Do not, I repeat, DO NOT go near a shop this evening. Holy cow it is crazy out there. You'd think the shops are going to be shut for a week rather than a day.
That was not the planned start to my post but I just had to put that community announcement out there, for your sanity.
Now I may or may not have first hand experience with this and I may be dreading the craziness that will hit us for the two hours of night shift before the shop closes and we will get two hours of peace. Actually I have found an upside to working Friday night too, the fact that I'm not. Ah public holidays and the related pay.
Many are gearing up for a weekend away or crazy family time or holidays but some are not. I am one of those some who is working every night over Easter, well except for Good Friday. So that means we are having a lovely time at home, going nowhere and seeing no one and doing, well, nothing while I toddle off to work Sat, Sun and Mon night followed up by Tue and Wed as well as tacking Fri on the end. I think this Easter will be exhausting. This is of cause all being said in the happy voice in my head, just to add tone for you. Maybe I am faking it, maybe I am not.
So now to how this post kind of was going to start. It went something like this ...
Some mornings the thought of bothering to chase the sunrise is just a bit much. It is just all too much effort even though I've been waiting months for them to be at a better time. I felt like this the other day, I felt like this today. I try to though, it gives me a reason to get going in the morning, especially when I haven't had enough sleep. It makes me happy so it is something I need to keep doing.
Yesterday, so didn't feel like it, was soooo pushing it to make it anywhere in time to see the sun rise. Then got stuck at traffic lights for ages, getting more disappointed as each second ticked by watching the pink leave the clouds, ugh. But do you know what, it was sooooooo worth it.
I did still get to see that magical fingers of light look and even cooler was the fact that it seemed to be net fishing day. This isn't something I've really seen and the other time I saw it they stopped using the net too soon to get pics of them throwing it.
I just spent the whole time being so glad I made the effort, so glad I got my butt down to the Esplanade. So glad I didn't put it off.

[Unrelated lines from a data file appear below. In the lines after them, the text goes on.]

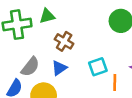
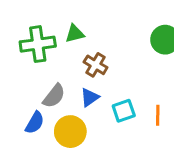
cyan square: (98, 67) -> (124, 111), moved

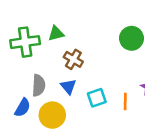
gray semicircle: (54, 96) -> (39, 85), turned -35
blue triangle: (90, 97) -> (68, 87), turned -35

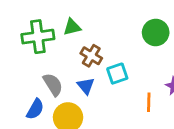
gray semicircle: (39, 85) -> (53, 84), turned -35
cyan square: (97, 98) -> (117, 74), moved

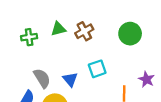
green cross: (38, 37) -> (29, 37), size x0.6
brown cross: (91, 56) -> (84, 31), moved, turned 30

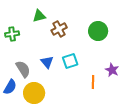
green triangle: (58, 29) -> (39, 16), moved
blue triangle: (70, 79) -> (47, 62), moved

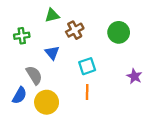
blue triangle: (47, 62) -> (52, 53), moved
orange line: (93, 82) -> (87, 92), moved

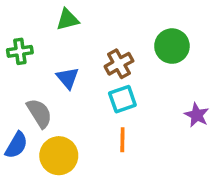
brown cross: (75, 30) -> (119, 64), moved

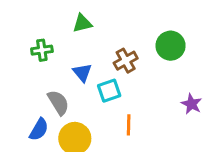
cyan square: (122, 99) -> (109, 91), moved

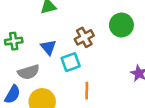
green cross: (42, 50) -> (14, 41), moved
gray semicircle: (58, 102) -> (29, 72), turned 105

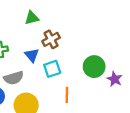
green circle: (121, 25) -> (94, 67), moved
brown cross: (84, 37) -> (51, 39), moved

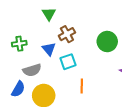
green triangle: (32, 18) -> (49, 14), turned -48
green circle: (94, 67) -> (107, 42), moved

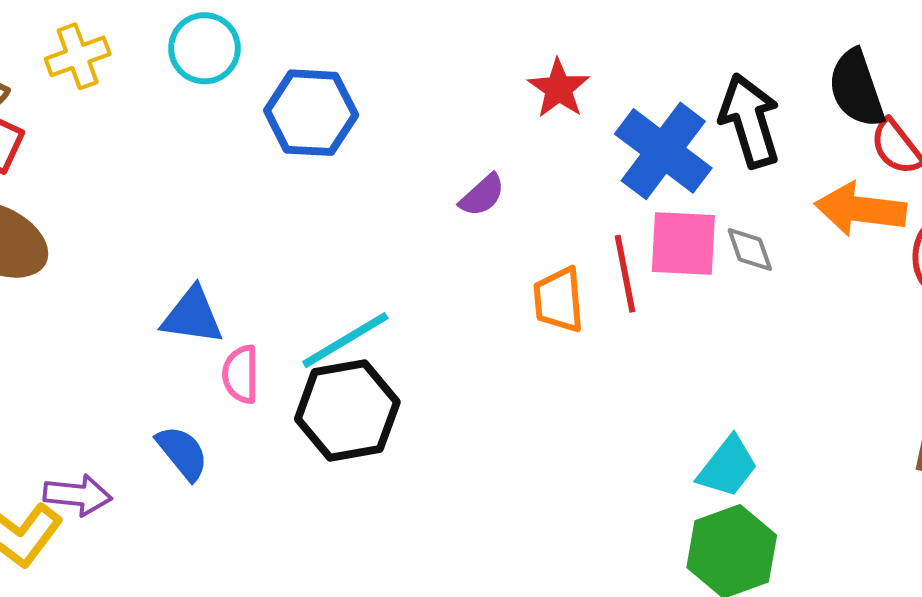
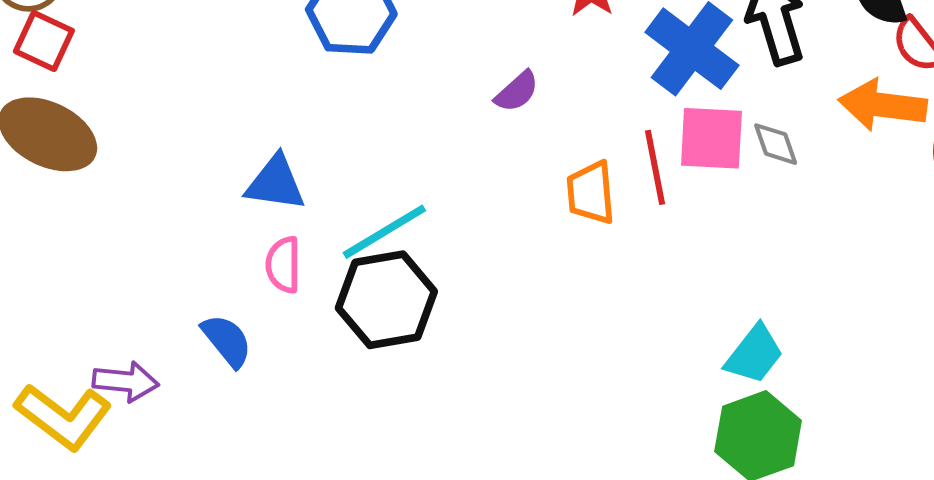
blue triangle: (192, 316) -> (275, 183), moved

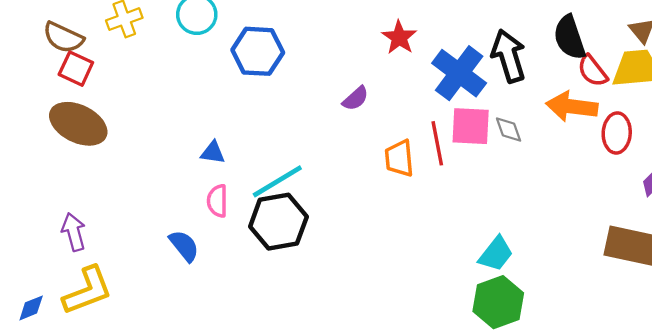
blue triangle: (275, 183) -> (213, 153), size x0.7
purple arrow: (126, 382) -> (74, 232), moved, turned -111
yellow L-shape: (63, 417) -> (87, 291), turned -58

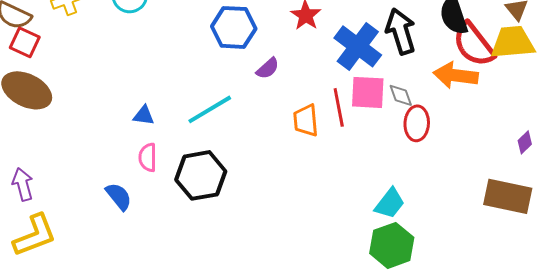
blue hexagon: (258, 51) -> (234, 27), moved
red semicircle: (593, 71) -> (474, 44), size x1.6
red ellipse: (617, 133) -> (417, 123), moved
cyan line: (277, 181) -> (210, 109), moved

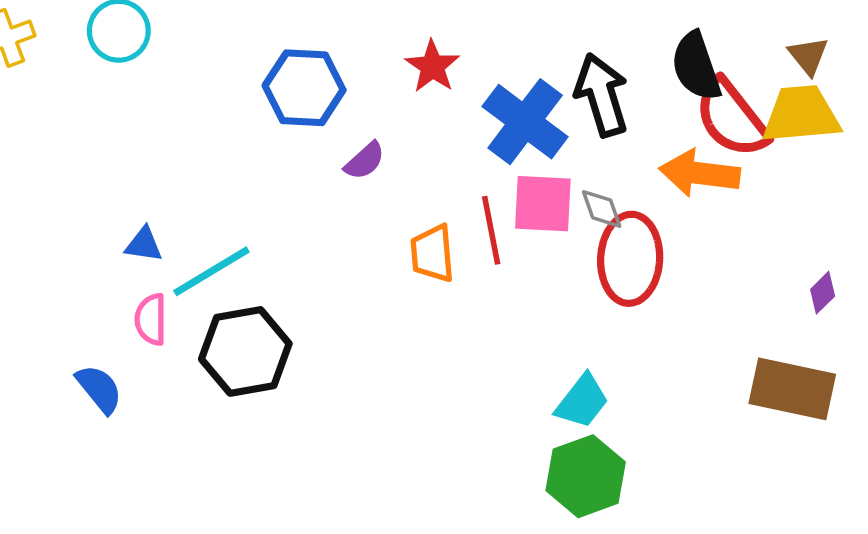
cyan line: (210, 109) -> (211, 271), moved
red ellipse: (417, 123) -> (630, 259), size x1.4

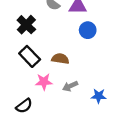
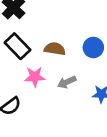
blue circle: (88, 30) -> (93, 48), moved

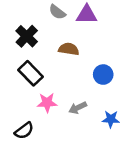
brown semicircle: (55, 49) -> (69, 49), moved

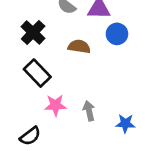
blue circle: (103, 75) -> (117, 34), moved
gray arrow: (78, 108) -> (89, 111), turned 102

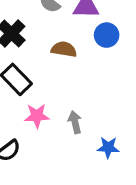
blue star: (125, 123) -> (108, 147), moved

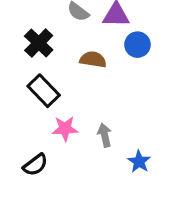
blue star: (108, 147) -> (139, 162), turned 30

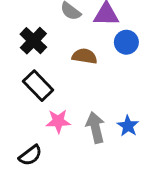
gray arrow: (105, 135) -> (95, 127), size x1.4
blue star: (139, 162) -> (128, 126), moved

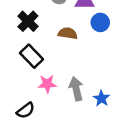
blue star: (128, 126) -> (101, 98), moved

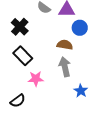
brown semicircle: (68, 33) -> (65, 45), moved
gray arrow: (76, 89) -> (65, 67), moved

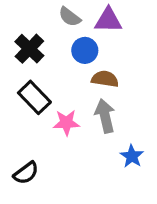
blue circle: (80, 28) -> (85, 50), moved
pink star: (36, 79) -> (66, 123), moved

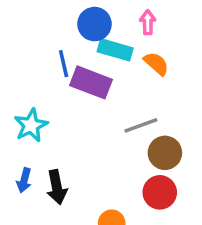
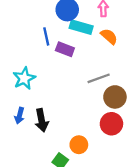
purple rectangle: (91, 82) -> (65, 49), size x0.7

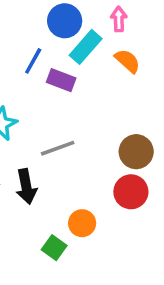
cyan rectangle: (81, 27) -> (86, 47), turned -65
blue line: (46, 36) -> (33, 61), turned 42
gray line: (99, 78) -> (58, 148), moved

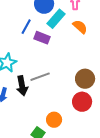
black arrow: (26, 187) -> (22, 86), moved

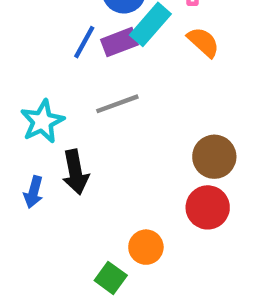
purple rectangle: (42, 38) -> (120, 42), moved, turned -42
gray line: (40, 77) -> (117, 104), moved

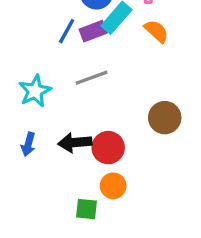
black arrow: (75, 172) -> (75, 143), moved, turned 96
red circle: (208, 207) -> (108, 148), moved
green square: (111, 278) -> (87, 209), turned -30

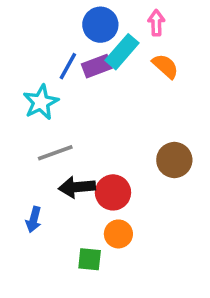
gray line: (91, 78) -> (55, 153), moved
cyan star: (35, 91) -> (41, 102), moved
blue arrow: (28, 144) -> (34, 220), moved

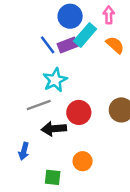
blue line: (68, 66) -> (48, 45), turned -66
cyan star: (41, 102) -> (55, 80), moved
red circle: (113, 192) -> (79, 112), moved
green square: (90, 259) -> (53, 177), moved

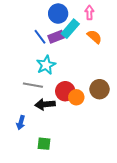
gray line: (39, 105) -> (33, 85), turned 30
orange circle: (83, 161) -> (76, 97), moved

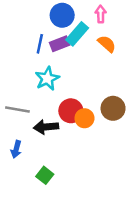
blue line: (40, 37) -> (40, 44), turned 49
gray line: (33, 85) -> (17, 110), moved
green square: (44, 144) -> (45, 175), turned 32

I am a procrastinator, I put things off all the time right until the last minute. That is unless I am really into it, whatever it is.
I've been putting off writing this blog post, okay so not this exact one as I had one in mind for Tuesday and it is now Thursday and these photos are from Wednesday. You get the point. Not because I didn't want to blog but I just didn't know what or more importantly the computer is just being painful.
In school I left assessment pieces until the last minute to do. I always pack to go away right at the last moment, often shoving that extra thing in the bag just before walking out the door.
I certainly put off dealing with confrontations until I really have to deal with them, head in the sand, hoping it will go away.
I am currently putting off putting in holiday paperwork which I really should do so I can meet my next niece when she makes her way into the world.
|A wet fire|
We are putting off setting a wedding date. What is with that? It just seems like too much stress, effort and money right now I think, it isn't that we don't want it and we don't want something big either.
We are putting off deciding where to go next. We half discuss it but get stuck on deciding what it is we actually want. I think most of the big decision things are on the back burner until Mr Sparky finishes his apprenticeship. Two weeks, fingers and toes crossed. That will again lead to the where to next question.
We are putting off starting a family but that goes back to me being stubborn about marriage first and that what next question.
I/ we put off so much in our lives.
I need to stop putting things off and start just doing them. Just making that choice, just doing that thing I want to do (just let me work out what it is first).
So to start the 'stop putting things off' I am going to choose photos for the show down in my home town and send them off, I am going to do that craft I want to do (when I see one), I am going to go to that place I want to go (if I can make it in a day trip) and most importantly I am going to put in for those holidays so I can meet niece number two.
I also am going to take photos of anything new or old along the way.
So now I feeling all passionate about doing things, I wonder how long it will last.
|Catching the sun|
What I am most definitely going to keep doing is heading out of a morning when I can because even if it is the same places over and over sometimes they become something extra special.
So, now I can smell the lasagne in the oven, something I most definitely better not procrastinate about checking. Crunchy is good, burnt is not.
Then what I'll do is leave you in peace to view the rest of my Esplanade shots of birds and nets and water and sun.
Are you a good procrastinator?
Are you also good at swapping topics all the time?
I hope you keep trying to capture the sunlight, that your days are filled with things happy and bright.